The Sahrawi camps are the starkest examples of humanitarian assistance being never-ending without some action by government, as in Tanzania, to accept refugees as citizens. There seems to be insufficient international political will to effectively end the crises that force the flood of refugees, and crises on the continent are only increasing.
After nearly a decade of insecurity in Mali and Niger, violence began spreading into neighboring Burkina Faso in mid-2018—affecting the entire country. Burkina Faso quickly became the epicenter of the region’s rapidly deteriorating displacement and humanitarian crises. Clashes between armed groups – mostly affiliated with al Qaeda and ISIS – and national security forces, as well as and attacks on civilians, are feeding revenge-reprisal cycles. These dynamics are also increasing distrust both between communities and between citizens and the government.
Today, among Burkina Faso’s population of 20 million people, rampant insecurity has left 3.5 million people in need of humanitarian assistance and forced 1.2 million people out of their homes. The number of displaced people in the country has more than doubled compared to early 2020. Burkina Faso also hosts close to 20,000 refugees and asylum seekers from the wider region. With violence intensifying daily, aid organizations face constant challenges in reaching people in need.
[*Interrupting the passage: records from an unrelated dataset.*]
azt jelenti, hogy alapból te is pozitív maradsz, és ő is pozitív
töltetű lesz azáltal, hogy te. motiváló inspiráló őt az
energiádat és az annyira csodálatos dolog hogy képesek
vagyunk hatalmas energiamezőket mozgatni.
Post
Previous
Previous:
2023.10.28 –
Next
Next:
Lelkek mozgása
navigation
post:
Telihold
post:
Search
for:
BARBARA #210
During one of my visits to examine humanitarian assistance while working for the U.S. House of Representatives, a UNHCR official lamented that the international community is good about getting refugee camps up and running, but terrible to phasing them out. Given the intercommunal and ethnic problems sparked by longstanding refugee camps, it is in the interest of the international community and African governments to find lasting solutions to the crises that cause such rampant refugee activity. Sahrawi refugee camps notwithstanding, refugee housing can’t last forever.